Legal Mumbo-Jumbo Leads to Justification of Executing Mentally Ill
This incestuous mixture of Madison’s legal mumbo-jumbo and the core principles governing mental health issues effectively placed a dark cloud over both the Ford and Panetti rules. The Madison legal mumbo-jumbo was synthesized in the following observations made in the Court’s majority opinion written by Justice Kagan:
“ … [Panetti] asks about understanding, not memory—more specifically, about a person’s understanding of why the State seeks capital punishment for a crime, not his memory of the crime itself. And the one may exist without the other. Do you have an independent recollection of the Civil War? Obviously not. But you may still be able to reach a rational—indeed, a sophisticated—understanding of that conflict and its consequences. Do you recall your first day of school? Probably not. But if your mother told you years later that you were sent home for hitting a classmate, you would have no trouble grasping the story. And similarly, if you somehow blacked out a crime you committed, but later learned what you had done, you could well appreciate the State’s desire to impose a penalty. Assuming, that is, no other cognitive impairment, loss of memory of a crime does not prevent rational understanding of the State’s reasons for resorting to punishment. And that kind of comprehension is the Panetti standard’s singular focus.”

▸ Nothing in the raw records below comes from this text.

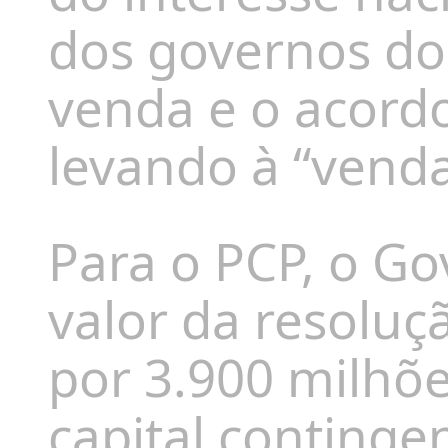
dos governos do
venda e o acordo
levando à “venda
Para o PCP, o G
valor da resoluç
por 3.900 milhõe
capital continge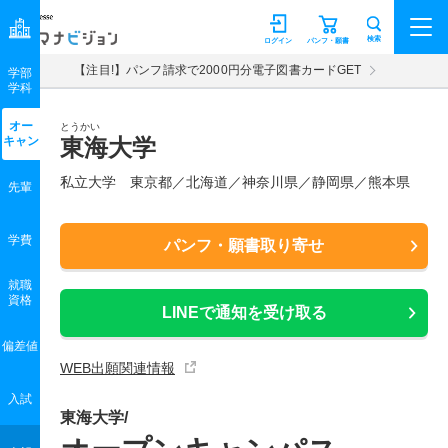
マナビジョン
検索
ログイン
パンフ・願書
【注目!】パンフ請求で2000円分電子図書カードGET
学部
学科
オー
とうかい
キャン
東海大学
私立大学 東京都／北海道／神奈川県／静岡県／熊本県
先輩
学費
パンフ・願書取り寄せ
就職
資格
LINEで通知を受け取る
偏差値
WEB出願関連情報
入試
東海大学/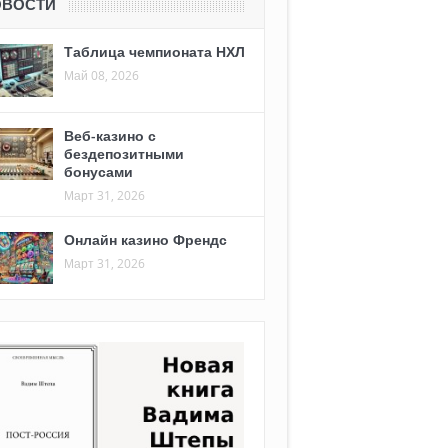
ОВОСТИ
Таблица чемпионата НХЛ
Май 08, 2026
Веб-казино с
бездепозитными
бонусами
Март 31, 2026
Онлайн казино Френдс
Март 31, 2026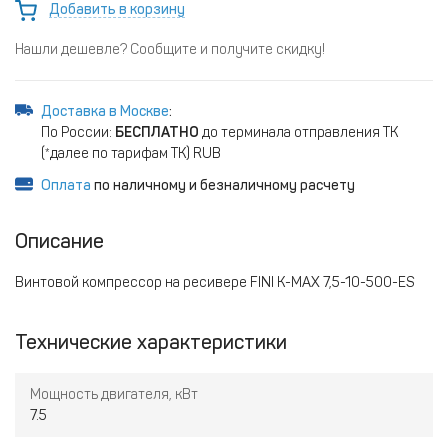
Добавить в корзину
Нашли дешевле? Сообщите и получите скидку!
Доставка в Москве
:
По России:
БЕСПЛАТНО
до терминала отправления ТК
(*далее по тарифам ТК) RUB
Оплата
по наличному и безналичному расчету
Описание
Винтовой компрессор на ресивере FINI K-MAX 7,5-10-500-ES
Технические характеристики
Мощность двигателя, кВт
7.5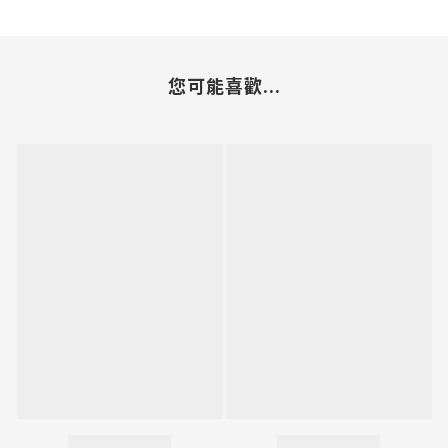
您可能喜歡...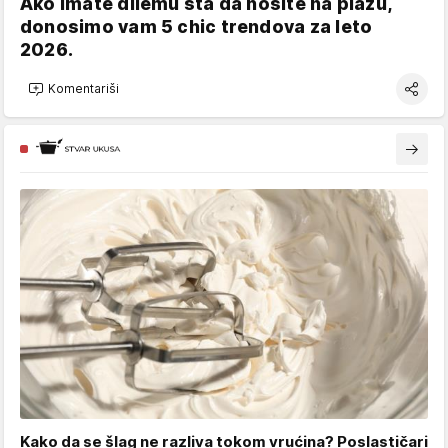
Ako imate dilemu šta da nosite na plažu,
donosimo vam 5 chic trendova za leto
2026.
Komentariši
Kako da se šlag ne razliva tokom vrućina? Poslastičari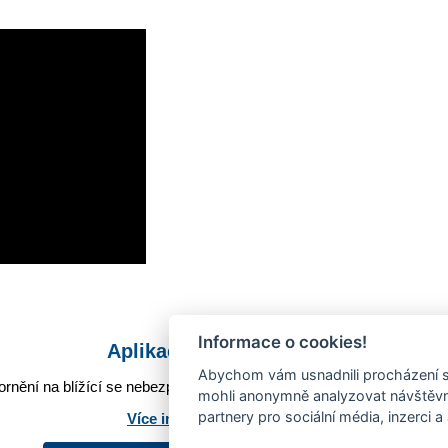
Informace o cookies!
Aplikace Mobilní rozhlas
Abychom vám usnadnili procházení s
rnění na blížící se nebezpečí, odstávky, poruchy a výpadky energií,
mohli anonymně analyzovat návštěvno
partnery pro sociální média, inzerci a
Více informací o aplikaci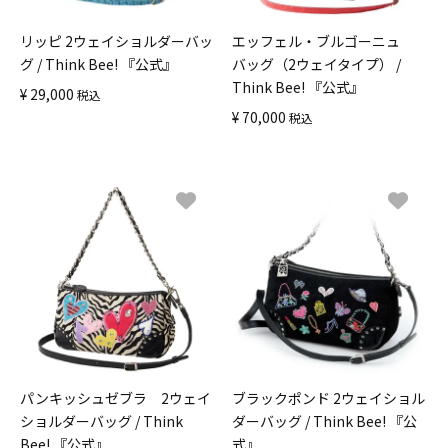
リッピ 2ウェイショルダーバッ
エッフェル・ブルゴーニュ
グ / Think Bee! 『公式』
バッグ（2ウェイタイプ） /
Think Bee! 『公式』
¥
29,000
税込
¥
70,000
税込
パンキッシュゼブラ 2ウェイ
ブラックポンド 2ウェイショル
ショルダーバッグ / Think
ダーバッグ / Think Bee! 『公
Bee! 『公式』
式』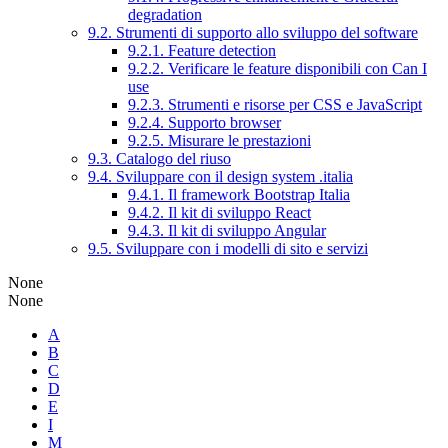
degradation
9.2. Strumenti di supporto allo sviluppo del software
9.2.1. Feature detection
9.2.2. Verificare le feature disponibili con Can I
use
9.2.3. Strumenti e risorse per CSS e JavaScript
9.2.4. Supporto browser
9.2.5. Misurare le prestazioni
9.3. Catalogo del riuso
9.4. Sviluppare con il design system .italia
9.4.1. Il framework Bootstrap Italia
9.4.2. Il kit di sviluppo React
9.4.3. Il kit di sviluppo Angular
9.5. Sviluppare con i modelli di sito e servizi
None
None
A
B
C
D
E
I
M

The High Court vacated a lower court’s finding that upheld the execution and announced that the 8th Amendment may permit executing a prisoner even if he cannot remember his crime, but it may prohibit executing a prisoner who suffers from dementia or another disorder. The lower court will now need to make a determination whether Madison is so effected by dementia that he can’t be executed.

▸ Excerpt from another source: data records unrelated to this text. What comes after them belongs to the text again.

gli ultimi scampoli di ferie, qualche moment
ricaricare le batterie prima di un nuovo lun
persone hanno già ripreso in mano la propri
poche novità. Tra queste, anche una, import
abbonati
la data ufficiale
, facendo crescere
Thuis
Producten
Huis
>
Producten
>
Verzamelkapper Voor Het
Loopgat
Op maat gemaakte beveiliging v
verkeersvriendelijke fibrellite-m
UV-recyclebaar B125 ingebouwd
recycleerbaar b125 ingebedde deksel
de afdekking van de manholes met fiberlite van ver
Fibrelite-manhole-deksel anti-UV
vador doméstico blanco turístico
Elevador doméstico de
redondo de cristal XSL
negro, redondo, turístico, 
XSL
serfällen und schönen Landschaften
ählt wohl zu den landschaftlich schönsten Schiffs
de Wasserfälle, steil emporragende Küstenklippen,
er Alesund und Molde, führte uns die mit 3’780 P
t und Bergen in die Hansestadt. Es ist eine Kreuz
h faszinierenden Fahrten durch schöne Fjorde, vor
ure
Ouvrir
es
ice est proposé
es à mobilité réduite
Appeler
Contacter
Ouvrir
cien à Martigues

Memory Loss is Mental Illness
Memory loss is a form of mental illness. It is known as “dissociative amnesia.” And it is commonly recognized as a byproduct of the neurodegenerative disease known as “dementia.” Put in another, more simplified way, memory loss and dementia are brother and sister, not first cousins as the Madison court would have us believe. The Center for Development & Learning discusses the normal relationship between memory and understanding:
“Just as there is a relationship between learning and remembering, there is also a relationship between understanding and remembering. If we understand something, we are usually able to remember it better. Understanding enables us to know where to store the information in long-term memory (e.g., what category to place it in), and effective storage usually leads to effective retrieval. Also, if we are able to retrieve previously learned information from long-term memory when we are presented with new to-be-learned information, we can make associations between the two and thus understand the new information better. In this way, memory facilitates understanding. If we think of our long-term memory in our brains as a network of connections, then what we are doing is making new connections between what we already know and what we are trying to learn. And the more dense and complex this network is, the easier it is to store and retrieve new information.”

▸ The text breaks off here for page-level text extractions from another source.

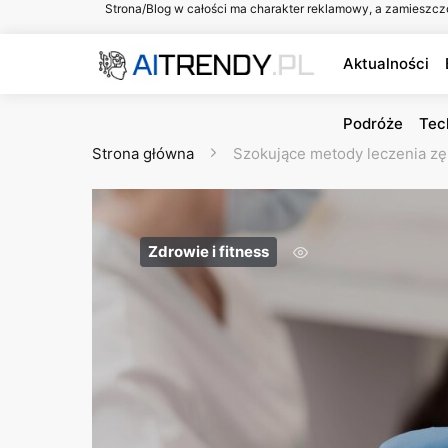
Strona/Blog w całości ma charakter reklamowy, a zamieszcz
Aktualności
Podróże
Tec
Strona główna
Szokujące metody leczenia z
Zdrowie i fitness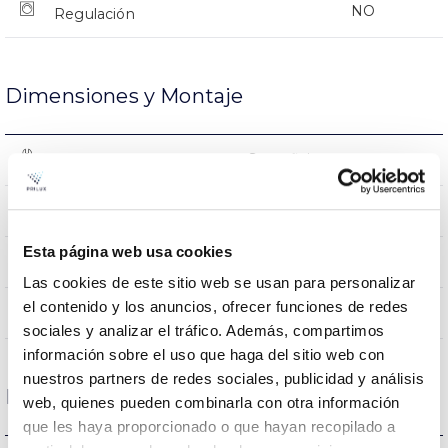
NO
Regulación
Dimensiones y Montaje
Superficie
Montaje
1565x82x87mm
Dimensiones
Esta página web usa cookies
Superficie/Suspendido
Posición de montaje
Las cookies de este sitio web se usan para personalizar
el contenido y los anuncios, ofrecer funciones de redes
NO
Empalmable
sociales y analizar el tráfico. Además, compartimos
información sobre el uso que haga del sitio web con
nuestros partners de redes sociales, publicidad y análisis
Datos ópticos
web, quienes pueden combinarla con otra información
que les haya proporcionado o que hayan recopilado a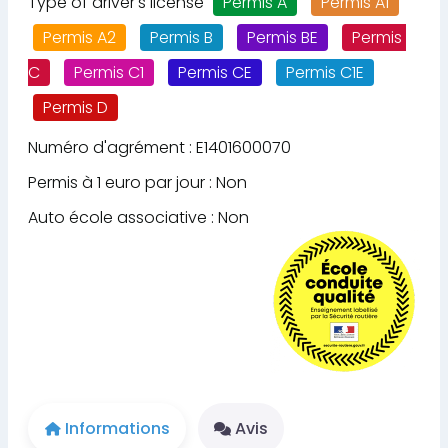
Type of driver's license
Permis A
Permis A1
Permis A2
Permis B
Permis BE
Permis 
C
Permis C1
Permis CE
Permis C1E
Permis D
Permis DE
Numéro d'agrément : E1401600070
Permis à 1 euro par jour : Non
Auto école associative : Non
Informations
Avis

Rational Understanding Cannot Exist Without Memory
In effect, “rational understanding” cannot exist without memory. But that is not what Madison exhorts. The new mental health model for execution under Madison is this:
Warden to Inmate: Do you know why you are about to be executed?
Inmate to Warden: No.
Warden to Inmate: Well, the State says you killed a man and must be executed for it. Do you understand that?
Inmate to Warden: Yes.
Warden to Inmate: Excellent. You are mentally fit to be executed.
Just another example of the inhumanity and absurdity of the cruel and unusual punishment that is the death penalty.